• _ASSIGNED TASK_:
Include in the reply only the lines from the start of the data below through the line containing "важнейшим приоритетом в", reproduced exactly and with no pictures.

• _GIVEN ENTRIES_:
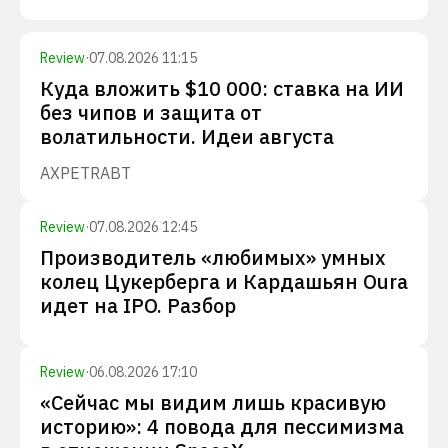
Review
·
07.08.2026 11:15
Куда вложить $10 000: ставка на ИИ
без чипов и защита от
волатильности. Идеи августа
AXP
ETR
ABT
Review
·
07.08.2026 12:45
Производитель «любимых» умных
колец Цукерберга и Кардашьян Oura
идет на IPO. Разбор
Review
·
06.08.2026 17:10
«Сейчас мы видим лишь красивую
историю»: 4 повода для пессимизма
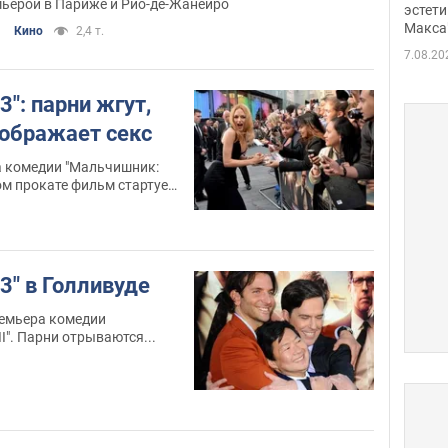
ьерой в Париже и Рио-де-Жанейро
дрон
эстети
Макса
Кино
2,4 т.
7.08.20
": парни жгут,
зображает секс
 комедии "Мальчишник:
ком прокате фильм стартует
3" в Голливуде
емьера комедии
I". Парни отрываются...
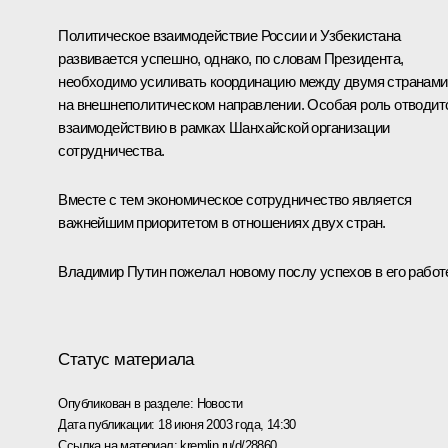
Политическое взаимодействие России и Узбекистана
развивается успешно, однако, по словам Президента,
необходимо усиливать координацию между двумя странами
на внешнеполитическом направлении. Особая роль отводит
взаимодействию в рамках Шанхайской организации
сотрудничества.
Вместе с тем экономическое сотрудничество является
важнейшим приоритетом в отношениях двух стран.
Владимир Путин пожелал новому послу успехов в его работ
Статус материала
Опубликован в разделе:
Новости
Дата публикации:
18 июня 2003 года, 14:30
Ссылка на материал:
kremlin.ru/d/28860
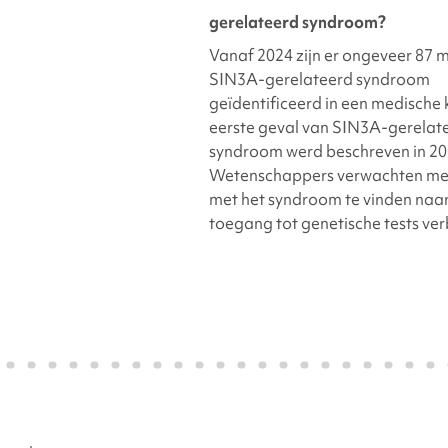
gerelateerd
syndroom?
Vanaf 2024 zijn er ongeveer 87 
SIN3A-gerelateerd syndroom
geïdentificeerd in een medische k
eerste geval van
SIN3A-gerelat
syndroom werd beschreven in 20
Wetenschappers verwachten me
met het syndroom te vinden naa
toegang tot genetische tests ver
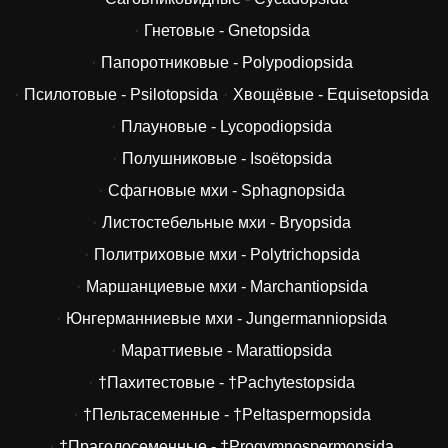
Гнетовые - Gnetopsida
Папоротниковые - Polypodiopsida
Псилотовые - Psilotopsida
Хвощёвые - Equisetopsida
Плауновые - Lycopodiopsida
Полушниковые - Isoëtopsida
Сфагновые мхи - Sphagnopsida
Листостебельные мхи - Bryopsida
Политриховые мхи - Polytrichopsida
Маршанциевые мхи - Marchantiopsida
Юнгерманниевые мхи - Jungermanniopsida
Мараттиевые - Marattiopsida
†Пахитестовые - †Pachytestopsida
†Пельтасеменные - †Peltaspermopsida
†Праголосеменные - †Progymnospermopsida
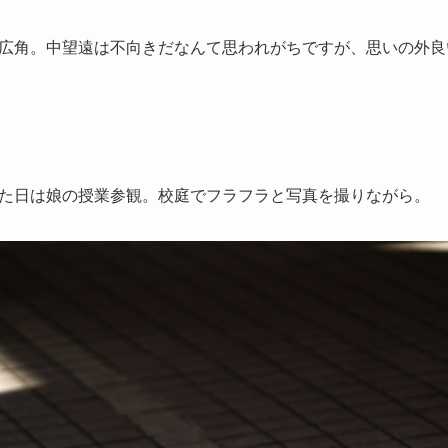
広角。中望遠は不向きだなんて思われがちですが、思いの外良
た日は娘の授業参観。校庭でフラフラと写真を撮りながら。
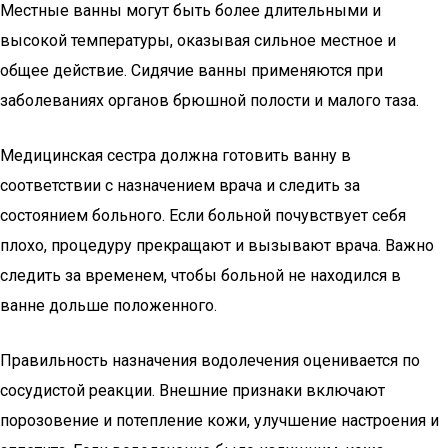
Местные ванны могут быть более длительными и
высокой температуры, оказывая сильное местное и
общее действие. Сидячие ванны применяются при
заболеваниях органов брюшной полости и малого таза.
Медицинская сестра должна готовить ванну в
соответствии с назначением врача и следить за
состоянием больного. Если больной почувствует себя
плохо, процедуру прекращают и вызывают врача. Важно
следить за временем, чтобы больной не находился в
ванне дольше положенного.
Правильность назначения водолечения оценивается по
сосудистой реакции. Внешние признаки включают
порозовение и потепление кожи, улучшение настроения и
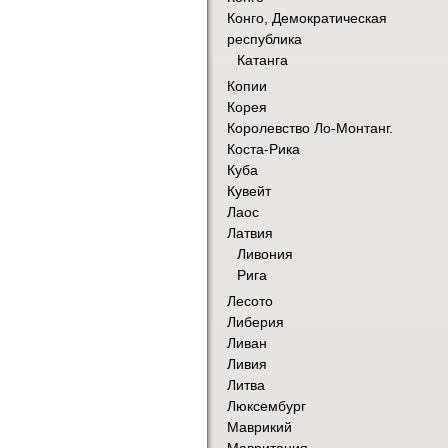
Конго, Демократическая
республика
Катанга
Копии
Корея
Королевство Ло-Монтанг.
Коста-Рика
Куба
Кувейт
Лаос
Латвия
Ливония
Рига
Лесото
Либерия
Ливан
Ливия
Литва
Люксембург
Маврикий
Мавритания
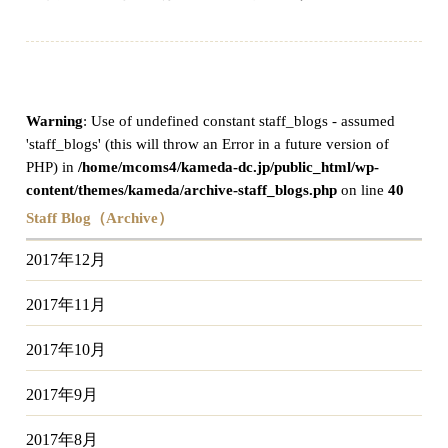
Warning
: Use of undefined constant staff_blogs - assumed
'staff_blogs' (this will throw an Error in a future version of
PHP) in
/home/mcoms4/kameda-dc.jp/public_html/wp-
content/themes/kameda/archive-staff_blogs.php
on line
40
Staff Blog（Archive）
2017年12月
2017年11月
2017年10月
2017年9月
2017年8月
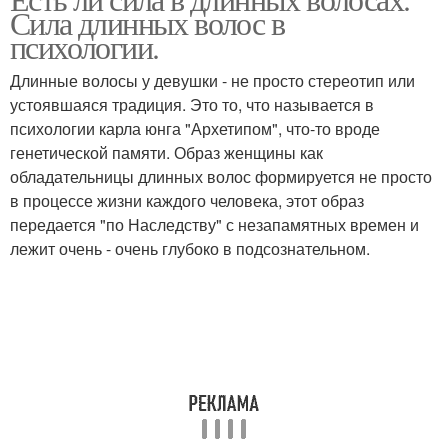
Человеческие волосы
Сила длинных волос в
психологии
психологии.
Длинные волосы у девушки - не просто стереотип или
устоявшаяся традиция. Это то, что называется в
психологии карла юнга "Архетипом", что-то вроде
генетической памяти. Образ женщины как
обладательницы длинных волос формируется не просто
в процессе жизни каждого человека, этот образ
передается "по Наследству" с незапамятных времен и
лежит очень - очень глубоко в подсознательном.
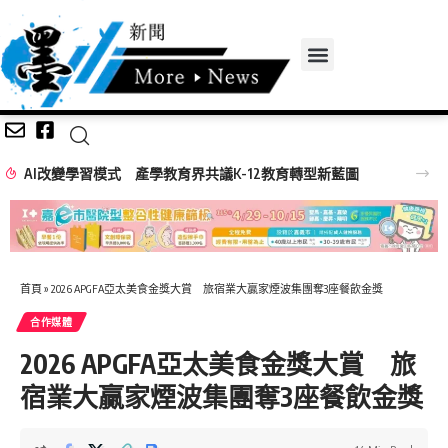
AI改變學習模式 產學教育界共議K-12教育轉型新藍圖
首頁
»
2026 APGFA亞太美食金獎大賞 旅宿業大贏家煙波集團奪3座餐飲金獎
合作媒體
2026 APGFA亞太美食金獎大賞 旅
宿業大贏家煙波集團奪3座餐飲金獎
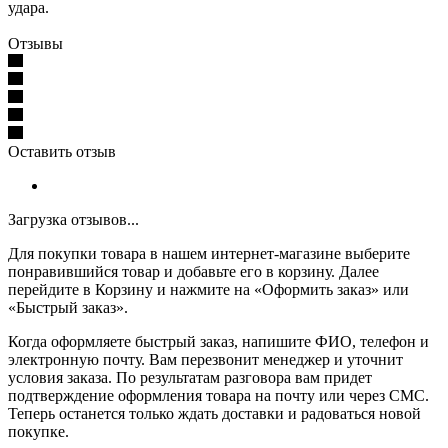
удара.
Отзывы
Оставить отзыв
Загрузка отзывов...
Для покупки товара в нашем интернет-магазине выберите
понравившийся товар и добавьте его в корзину. Далее
перейдите в Корзину и нажмите на «Оформить заказ» или
«Быстрый заказ».
Когда оформляете быстрый заказ, напишите ФИО, телефон и
электронную почту. Вам перезвонит менеджер и уточнит
условия заказа. По результатам разговора вам придет
подтверждение оформления товара на почту или через СМС.
Теперь останется только ждать доставки и радоваться новой
покупке.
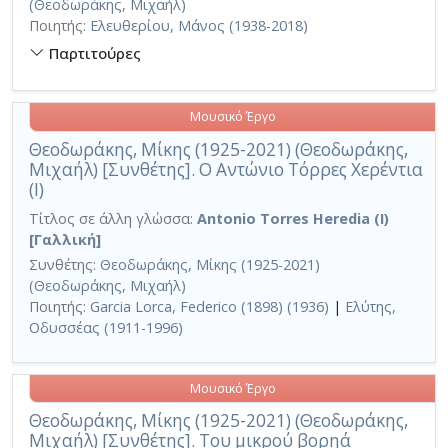
(Θεοδωράκης, Μιχαήλ)
Ποιητής:
Ελευθερίου, Μάνος (1938-2018)
Παρτιτούρες
Μουσικό Έργο
Θεοδωράκης, Μίκης (1925-2021) (Θεοδωράκης,
Μιχαήλ) [Συνθέτης]. Ο Αντώνιο Τόρρες Χερέντια
(I)
Τίτλος σε άλλη γλώσσα:
Antonio Torres Heredia (I)
[Γαλλική]
Συνθέτης:
Θεοδωράκης, Μίκης (1925-2021)
(Θεοδωράκης, Μιχαήλ)
Ποιητής:
Garcia Lorca, Federico (1898) (1936)
|
Ελύτης,
Οδυσσέας (1911-1996)
Μουσικό Έργο
Θεοδωράκης, Μίκης (1925-2021) (Θεοδωράκης,
Μιχαήλ) [Συνθέτης]. Του μικρού βορηά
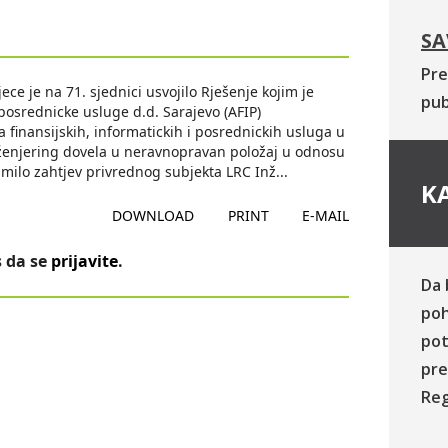
SA
Pre
e je na 71. sjednici usvojilo Rješenje kojim je
pub
 posrednicke usluge d.d. Sarajevo (AFIP)
 finansijskih, informatickih i posrednickih usluga u
Inženjering dovela u neravnopravan položaj u odnosu
imilo zahtjev privrednog subjekta LRC Inž
...
KA
DOWNLOAD
PRINT
E-MAIL
 da se
prijavite
.
Da 
poh
pot
pre
Reg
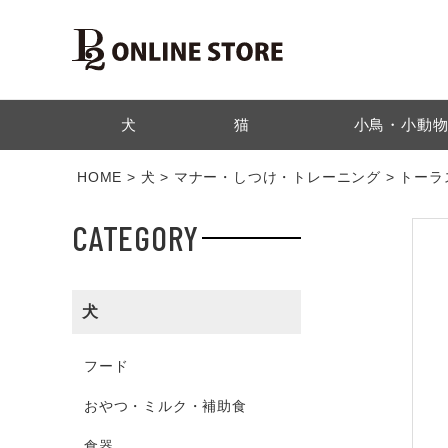
検索
犬
猫
小鳥・小動
HOME
犬
マナー・しつけ・トレーニング
トーラス
CATEGORY
犬
フード
おやつ・ミルク・補助食
食器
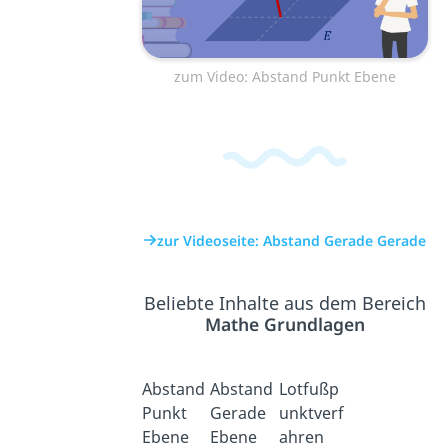
zum Video: Abstand Punkt Ebene
zur Videoseite: Abstand Gerade Gerade
Beliebte Inhalte aus dem Bereich
Mathe Grundlagen
Abstand
Abstand
Lotfußp
Punkt
Gerade
unktverf
Ebene
Ebene
ahren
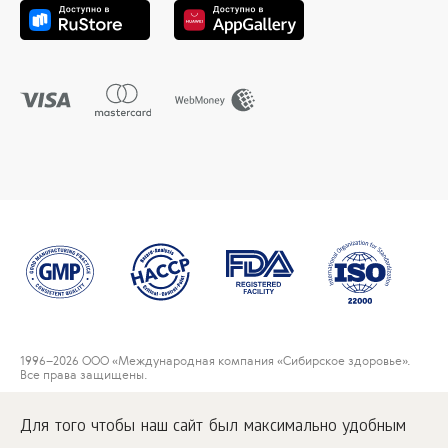
1996
–2026 ООО «Международная компания «Сибирское здоровье».
Все права защищены.
Воспроизведение материалов данного сайта возможно при условии
обязательного размещения активной ссылки на
Для того чтобы наш сайт был максимально удобным
www.siberianwellness.com.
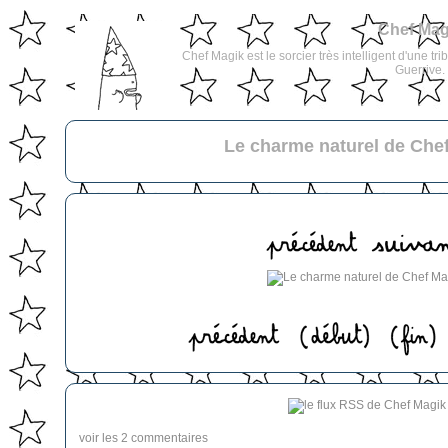
Chef Mag
Chef Magik est le sorcier très intelligent d'une tri
Guerrive.
Le charme naturel de Che
voir les 2 commentaires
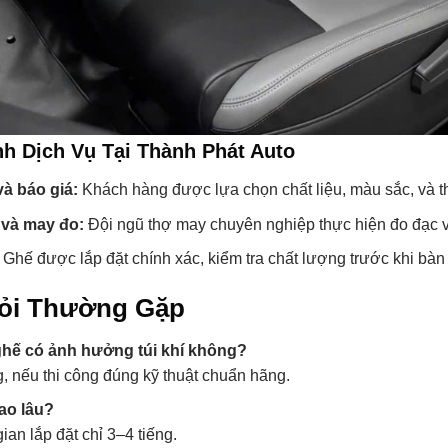
nh Dịch Vụ Tại Thành Phát Auto
à báo giá:
Khách hàng được lựa chọn chất liệu, màu sắc, và thi
 và may đo:
Đội ngũ thợ may chuyên nghiệp thực hiện đo đạc 
Ghế được lắp đặt chính xác, kiểm tra chất lượng trước khi bàn 
ỏi Thường Gặp
hế có ảnh hưởng túi khí không?
, nếu thi công đúng kỹ thuật chuẩn hãng.
ao lâu?
ian lắp đặt chỉ 3–4 tiếng.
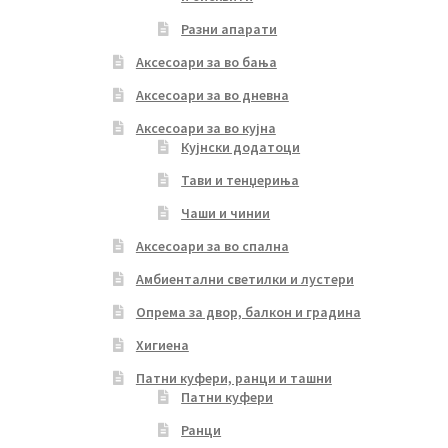
Разни апарати
Аксесоари за во бања
Аксесоари за во дневна
Аксесоари за во кујна
Кујнски додатоци
Тави и тенџериња
Чаши и чинии
Аксесоари за во спална
Амбиентални светилки и лустери
Опрема за двор, балкон и градина
Хигиена
Патни куфери, ранци и ташни
Патни куфери
Ранци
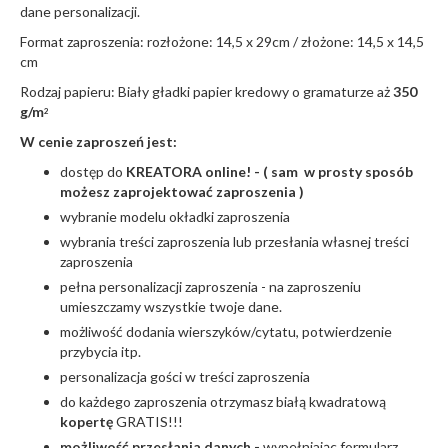
dane personalizacji.
Format zaproszenia: rozłożone: 14,5 x 29cm / złożone: 14,5 x 14,5
cm
Rodzaj papieru: Biały gładki papier kredowy o gramaturze aż
350
g/m
2
W cenie zaproszeń jest:
dostęp do
KREATORA online! - ( sam w prosty sposób
możesz zaprojektować zaproszenia )
wybranie modelu okładki zaproszenia
wybrania treści zaproszenia lub przesłania własnej treści
zaproszenia
pełna personalizacji zaproszenia - na zaproszeniu
umieszczamy wszystkie twoje dane.
możliwość dodania wierszyków/cytatu, potwierdzenie
przybycia itp.
personalizacja gości w treści zaproszenia
do każdego zaproszenia otrzymasz białą kwadratową
kopertę
GRATIS!!!
możliwość przesłania danych -
wypełniając formularz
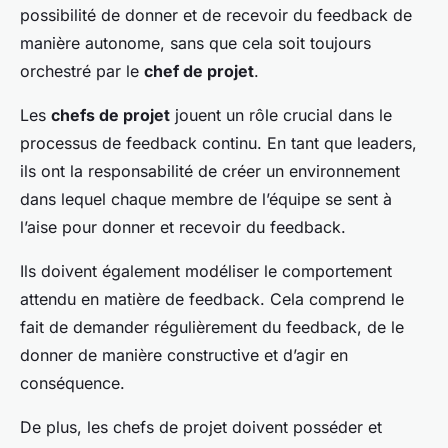
possibilité de donner et de recevoir du feedback de
manière autonome, sans que cela soit toujours
orchestré par le
chef de projet
.
Les
chefs de projet
jouent un rôle crucial dans le
processus de feedback continu. En tant que leaders,
ils ont la responsabilité de créer un environnement
dans lequel chaque membre de l’équipe se sent à
l’aise pour donner et recevoir du feedback.
Ils doivent également modéliser le comportement
attendu en matière de feedback. Cela comprend le
fait de demander régulièrement du feedback, de le
donner de manière constructive et d’agir en
conséquence.
De plus, les chefs de projet doivent posséder et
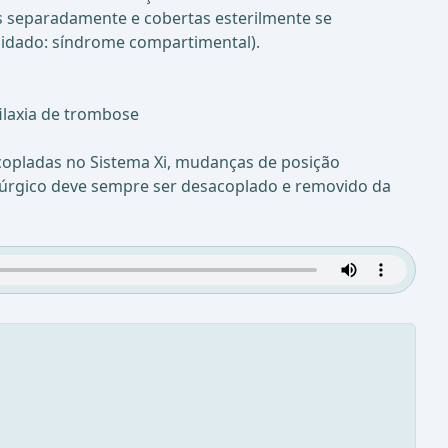
 separadamente e cobertas esterilmente se
uidado: síndrome compartimental).
ilaxia de trombose
acopladas no Sistema Xi, mudanças de posição
cirúrgico deve sempre ser desacoplado e removido da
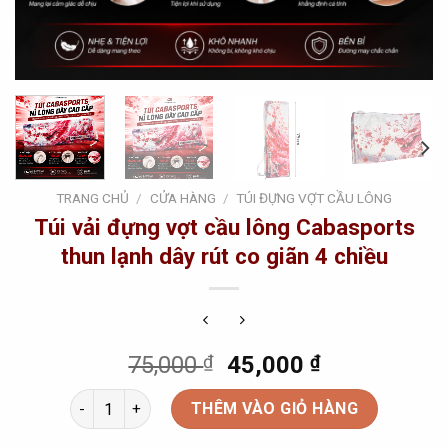
TRANG CHỦ
/
CỬA HÀNG
/
TÚI ĐỰNG VỢT CẦU LÔNG
Túi vải đựng vợt cầu lông Cabasports
thun lạnh dây rút co giãn 4 chiều
Original
Current
75,000
₫
45,000
₫
price
price
Túi vải đựng vợt cầu lông Cabasports thun lạnh dây rút
was:
is:
THÊM VÀO GIỎ HÀNG
75,000 ₫.
45,000 ₫.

• _TASK SOLUTION_:
Review
·
07.08.2026 11:15
Куда вложить $10 000: ставка на ИИ
без чипов и защита от
волатильности. Идеи августа
AXP
ETR
ABT
Review
·
07.08.2026 12:45
Производитель «любимых» умных
колец Цукерберга и Кардашьян Oura
идет на IPO. Разбор
Review
·
06.08.2026 17:10
«Сейчас мы видим лишь красивую
историю»: 4 повода для пессимизма
ьерой в Париже и Рио-де-Жанейро
дрон
эстети
Макса
Кино
2,4 т.
7.08.20
": парни жгут,
зображает секс
 комедии "Мальчишник:
ком прокате фильм стартует
3" в Голливуде
емьера комедии
I". Парни отрываются...
Политическое взаимодействие России и Узбекистана
развивается успешно, однако, по словам Президента,
необходимо усиливать координацию между двумя странами
на внешнеполитическом направлении. Особая роль отводит
взаимодействию в рамках Шанхайской организации
сотрудничества.
Вместе с тем экономическое сотрудничество является
важнейшим приоритетом в отношениях двух стран.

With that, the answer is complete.